Juliet wasn’t lying. Gran, who I’d expected to be a frail old woman with maybe a cane or a shawl over her shoulders, was decked out in a designer sweat suit, looking a lot more Beyoncé than Grandma Moses. She was bent over the counter by the sink, giving a silver cocktail shaker a workout, when Juliet called out to get her attention.
“Gran, this is Ryan,” she said.
Gran looked over her shoulder with an appraising look and then turned back to her task, pouring a brown concoction into a martini glass before putting down the shaker and wiping her hands on her pants as she faced us. “Hello,” she said, smiling sweetly. “I’m Helen, but everyone just calls me Gran, so you might as well join in.”
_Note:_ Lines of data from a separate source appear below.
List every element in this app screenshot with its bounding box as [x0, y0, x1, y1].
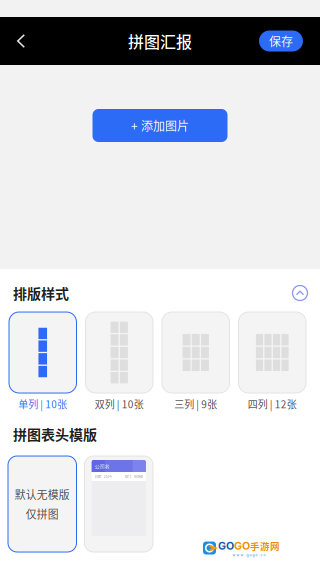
- button[interactable]: 三列 | 9张: [162, 312, 230, 415]
- staticText: 仅拼图: [26, 506, 59, 522]
- staticText: 双列 | 10张: [95, 397, 144, 411]
- staticText: 排版样式: [13, 283, 69, 303]
- button[interactable]: Back: [0, 17, 42, 65]
- button[interactable]: + 添加图片: [92, 109, 228, 142]
- staticText: 手游网: [250, 539, 280, 553]
- staticText: 默认无模版: [15, 486, 70, 502]
- button[interactable]: 单列 | 10张: [9, 312, 76, 415]
- button[interactable]: 双列 | 10张: [86, 312, 153, 415]
- staticText: GO: [218, 540, 234, 552]
- staticText: 单列 | 10张: [18, 397, 67, 411]
- button[interactable]: 保存: [259, 30, 303, 52]
- staticText: 四列 | 12张: [248, 397, 297, 411]
- staticText: 公司名: [95, 462, 110, 470]
- staticText: 拼图表头模版: [13, 424, 97, 444]
- button[interactable]: 公司名: [84, 456, 153, 552]
- staticText: + 添加图片: [131, 117, 189, 134]
- button[interactable]: 四列 | 12张: [238, 312, 306, 415]
- button[interactable]: 默认无模版: [8, 456, 76, 552]
- staticText: 部门：市场部: [125, 474, 143, 479]
- staticText: 拼图汇报: [128, 29, 192, 53]
- button[interactable]: Collapse: [287, 280, 313, 306]
- staticText: 日期：2024: [95, 474, 112, 479]
- staticText: GO: [234, 540, 250, 552]
- staticText: 三列 | 9张: [174, 397, 217, 411]
- staticText: 保存: [269, 32, 293, 50]
- staticText: w w w . g o g o . c n: [232, 553, 266, 557]
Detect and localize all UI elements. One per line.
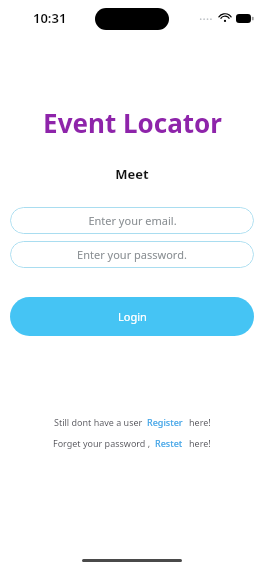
staticText: Register: [147, 416, 183, 428]
button[interactable]: Enter your email.: [10, 207, 254, 234]
staticText: 10:31: [33, 9, 67, 27]
staticText: Login: [118, 309, 147, 324]
staticText: Meet: [115, 165, 149, 183]
staticText: Still dont have a user: [54, 416, 143, 428]
staticText: Event Locator: [43, 105, 222, 140]
staticText: Restet: [155, 437, 183, 449]
staticText: Forget your password ,: [53, 437, 151, 449]
staticText: Enter your password.: [77, 247, 187, 262]
staticText: here!: [189, 437, 211, 449]
button[interactable]: Restet: [155, 437, 183, 449]
button[interactable]: Register: [147, 416, 183, 428]
staticText: here!: [189, 416, 211, 428]
button[interactable]: Enter your password.: [10, 241, 254, 268]
staticText: Enter your email.: [88, 213, 177, 228]
button[interactable]: Login: [10, 297, 254, 336]
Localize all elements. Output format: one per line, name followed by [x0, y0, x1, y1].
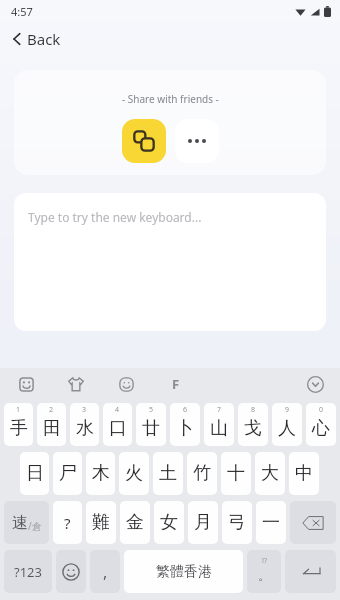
- staticText: 竹: [193, 462, 211, 485]
- button[interactable]: Themes: [66, 374, 86, 394]
- staticText: 0: [319, 405, 324, 415]
- button[interactable]: 一: [256, 501, 286, 544]
- button[interactable]: ?: [53, 501, 82, 544]
- staticText: 心: [312, 417, 330, 440]
- button[interactable]: ?123: [4, 550, 52, 593]
- button[interactable]: 7: [204, 403, 234, 446]
- staticText: 1: [16, 405, 21, 415]
- other: Emoji: [56, 550, 86, 593]
- staticText: 手: [10, 417, 28, 440]
- button[interactable]: 1: [4, 403, 33, 446]
- staticText: 弓: [228, 511, 246, 534]
- staticText: ,: [103, 561, 108, 583]
- button[interactable]: !?: [247, 550, 281, 593]
- staticText: 中: [295, 462, 313, 485]
- staticText: 9: [285, 405, 290, 415]
- staticText: 卜: [176, 417, 194, 440]
- button[interactable]: More sharing options: [175, 119, 219, 163]
- button[interactable]: 木: [86, 452, 115, 495]
- staticText: 2: [49, 405, 54, 415]
- staticText: 戈: [244, 417, 262, 440]
- button[interactable]: 4: [103, 403, 132, 446]
- other: Enter: [285, 550, 336, 593]
- button[interactable]: 5: [136, 403, 166, 446]
- button[interactable]: 難: [86, 501, 116, 544]
- button[interactable]: 火: [119, 452, 149, 495]
- button[interactable]: 日: [20, 452, 49, 495]
- staticText: 速: [12, 513, 28, 533]
- button[interactable]: Type to try the new keyboard...: [14, 193, 326, 331]
- staticText: 繁體香港: [156, 563, 212, 581]
- staticText: 十: [227, 462, 245, 485]
- staticText: 田: [43, 417, 61, 440]
- button[interactable]: 3: [70, 403, 99, 446]
- staticText: 山: [210, 417, 228, 440]
- staticText: 難: [92, 511, 110, 534]
- button[interactable]: Fonts: [166, 374, 186, 394]
- staticText: - Share with friends -: [122, 92, 219, 106]
- staticText: ?: [64, 513, 71, 533]
- other: Backspace: [290, 501, 336, 544]
- button[interactable]: 繁體香港: [124, 550, 243, 593]
- staticText: 女: [160, 511, 178, 534]
- button[interactable]: 中: [289, 452, 319, 495]
- button[interactable]: 土: [153, 452, 183, 495]
- button[interactable]: Backspace: [290, 501, 336, 544]
- staticText: 7: [217, 405, 222, 415]
- button[interactable]: Back: [0, 22, 340, 56]
- staticText: 尸: [59, 462, 77, 485]
- staticText: 6: [183, 405, 188, 415]
- staticText: 一: [262, 511, 280, 534]
- staticText: 8: [251, 405, 256, 415]
- staticText: 口: [109, 417, 127, 440]
- staticText: 月: [194, 511, 212, 534]
- button[interactable]: 大: [255, 452, 285, 495]
- staticText: F: [172, 375, 180, 393]
- staticText: !?: [262, 556, 267, 566]
- staticText: 。: [258, 567, 271, 583]
- staticText: 人: [278, 417, 296, 440]
- button[interactable]: Stickers: [16, 374, 36, 394]
- button[interactable]: ,: [90, 550, 120, 593]
- button[interactable]: 0: [306, 403, 336, 446]
- button[interactable]: 竹: [187, 452, 217, 495]
- button[interactable]: 速: [4, 501, 49, 544]
- button[interactable]: 十: [221, 452, 251, 495]
- staticText: 水: [76, 417, 94, 440]
- staticText: 金: [126, 511, 144, 534]
- staticText: Back: [27, 29, 61, 49]
- button[interactable]: Emoji: [116, 374, 136, 394]
- staticText: 5: [149, 405, 154, 415]
- button[interactable]: 8: [238, 403, 268, 446]
- button[interactable]: 金: [120, 501, 150, 544]
- staticText: 廿: [142, 417, 160, 440]
- staticText: 4:57: [11, 4, 33, 19]
- staticText: Type to try the new keyboard...: [28, 209, 202, 225]
- staticText: 4: [115, 405, 120, 415]
- button[interactable]: 女: [154, 501, 184, 544]
- staticText: 火: [125, 462, 143, 485]
- staticText: 日: [26, 462, 44, 485]
- staticText: ?123: [14, 563, 42, 581]
- button[interactable]: Enter: [285, 550, 336, 593]
- button[interactable]: 月: [188, 501, 218, 544]
- staticText: 木: [92, 462, 110, 485]
- button[interactable]: 尸: [53, 452, 82, 495]
- staticText: 大: [261, 462, 279, 485]
- button[interactable]: 6: [170, 403, 200, 446]
- staticText: /倉: [28, 519, 42, 533]
- button[interactable]: 2: [37, 403, 66, 446]
- button[interactable]: 弓: [222, 501, 252, 544]
- button[interactable]: Collapse toolbar: [304, 373, 326, 395]
- staticText: 3: [82, 405, 87, 415]
- button[interactable]: 9: [272, 403, 302, 446]
- button[interactable]: Emoji: [56, 550, 86, 593]
- button[interactable]: Share link: [122, 119, 166, 163]
- staticText: 土: [159, 462, 177, 485]
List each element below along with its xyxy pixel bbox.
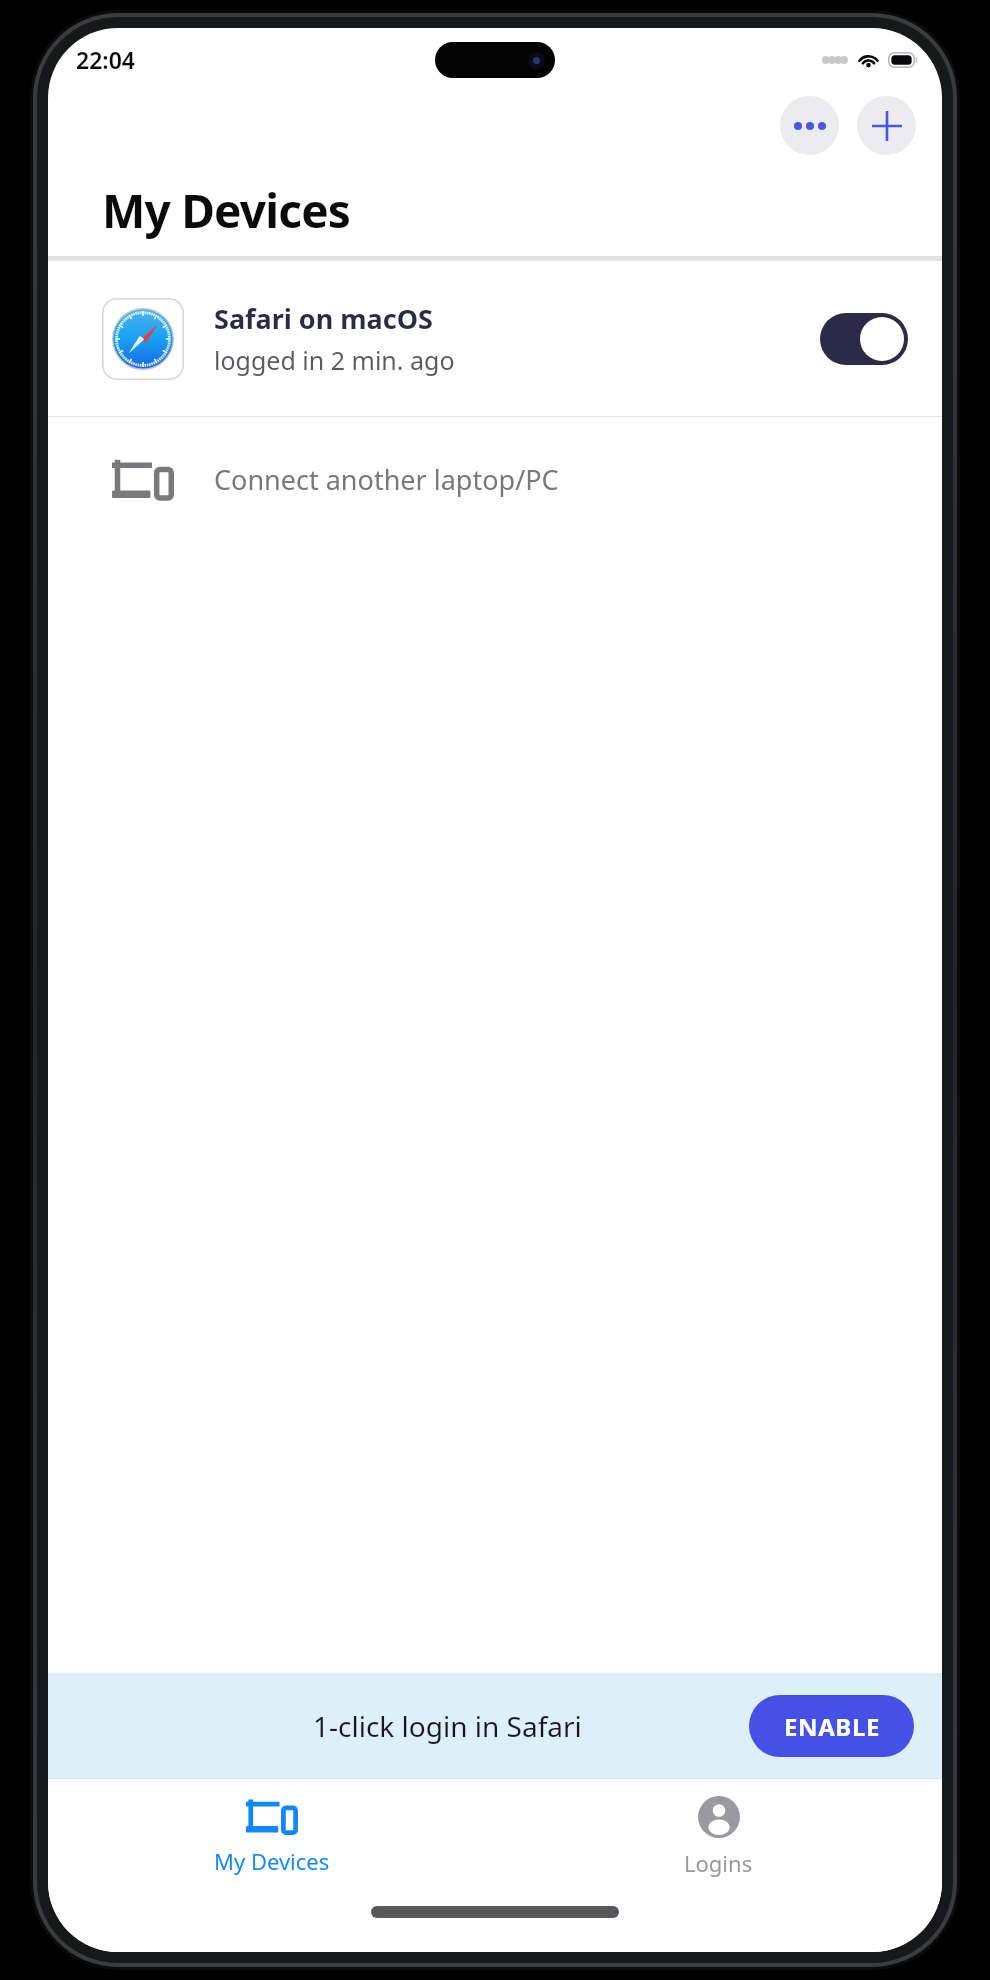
- button[interactable]: My Devices: [48, 1779, 495, 1894]
- staticText: Connect another laptop/PC: [214, 461, 559, 498]
- staticText: My Devices: [102, 179, 351, 242]
- staticText: ENABLE: [784, 1710, 880, 1743]
- staticText: 1-click login in Safari: [313, 1707, 582, 1745]
- button[interactable]: Safari on macOS: [48, 261, 942, 416]
- button[interactable]: Device enabled toggle: [820, 313, 908, 365]
- button[interactable]: Add device: [857, 96, 916, 155]
- staticText: Logins: [684, 1848, 753, 1878]
- staticText: 22:04: [76, 44, 135, 75]
- staticText: Safari on macOS: [214, 300, 433, 337]
- button[interactable]: Connect another laptop/PC: [48, 417, 942, 542]
- button[interactable]: ENABLE: [749, 1695, 914, 1757]
- staticText: logged in 2 min. ago: [214, 343, 455, 377]
- button[interactable]: More options: [780, 96, 839, 155]
- button[interactable]: Logins: [495, 1779, 942, 1894]
- staticText: My Devices: [214, 1846, 330, 1876]
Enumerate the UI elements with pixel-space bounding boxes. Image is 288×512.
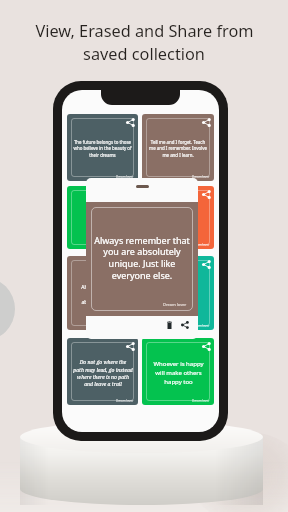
other: Share: [202, 260, 211, 269]
staticText: In the dark times we sing: [90, 208, 115, 229]
other: Share: [202, 190, 211, 199]
button[interactable]: Whoever is happy will make others happy …: [142, 338, 214, 405]
staticText: Only a life lived for others is a life w…: [159, 208, 198, 229]
button[interactable]: Tell me and I forget. Teach me and I rem…: [142, 114, 214, 181]
staticText: The future belongs to those who believe …: [73, 139, 132, 158]
staticText: View, Erased and Share from: [35, 20, 254, 42]
other: Share: [202, 118, 211, 127]
staticText: Everything you can imagine is real: [160, 284, 196, 305]
button[interactable]: Delete: [161, 317, 177, 333]
staticText: Dream lover: [163, 302, 187, 307]
staticText: Whoever is happy will make others happy …: [153, 360, 204, 386]
staticText: Do not go where the path may lead, go in…: [73, 359, 133, 387]
staticText: Dream lover: [116, 243, 134, 247]
button[interactable]: Only a life lived for others is a life w…: [142, 186, 214, 249]
other: Share: [181, 321, 189, 329]
staticText: Dream lover: [192, 399, 210, 403]
staticText: Dream lover: [116, 175, 134, 179]
button[interactable]: The future belongs to those who believe …: [67, 114, 138, 181]
other: Share: [126, 118, 135, 127]
button[interactable]: In the dark times we sing: [67, 186, 138, 249]
staticText: Always remember that you are absolutely …: [81, 284, 124, 305]
staticText: Dream lover: [192, 243, 210, 247]
button[interactable]: Do not go where the path may lead, go in…: [67, 338, 138, 405]
staticText: Always remember that you are absolutely …: [94, 234, 190, 282]
staticText: Dream lover: [116, 399, 134, 403]
staticText: Dream lover: [192, 324, 210, 328]
staticText: Dream lover: [192, 175, 210, 179]
other: Share: [202, 342, 211, 351]
staticText: Tell me and I forget. Teach me and I rem…: [149, 139, 207, 158]
button[interactable]: Share: [177, 317, 193, 333]
other: Share: [126, 342, 135, 351]
button[interactable]: Everything you can imagine is real: [142, 256, 214, 330]
other: Delete: [167, 321, 172, 329]
other: Share: [126, 260, 135, 269]
staticText: saved collection: [83, 43, 205, 65]
button[interactable]: Always remember that you are absolutely …: [67, 256, 138, 330]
“It’s a pleasure,” I told her, shaking her small thin hand gently. “Thank you so much for having me.”
She gave me a narrow-eyed look then, and I got the distinct impression I was being evaluated. “Do you smoke pot?” she asked.
Juliet stifled a laugh and I shot her a look, trying to figure out if there was an appropriate response I didn’t know about.
“Um, no ma’am. I mean. Once? In college? I didn’t inhale, of course.” I felt my face reddening.
“Right,” Juliet laughed.
“You do coke?” Gran was escalating her investigation, and I wondered exactly where we were heading. What was the right answer here? I got the sense it might not be the one I would normally default to around parental types.
I swallowed my surprise and shook my head. “No ma’am. I’ve got a pretty serious Altoids habit I’ve been trying to kick, but I’m clean when it comes to opioids, narcotics, hallucinogens and whippets.”
“Whippets?” Juliet asked, her eyes wide.
“Yeah,” Gran said. “Whipped cream cans? You’ve never done one?”
Juliet’s brows lowered at Gran’s explanation. “Seriously?”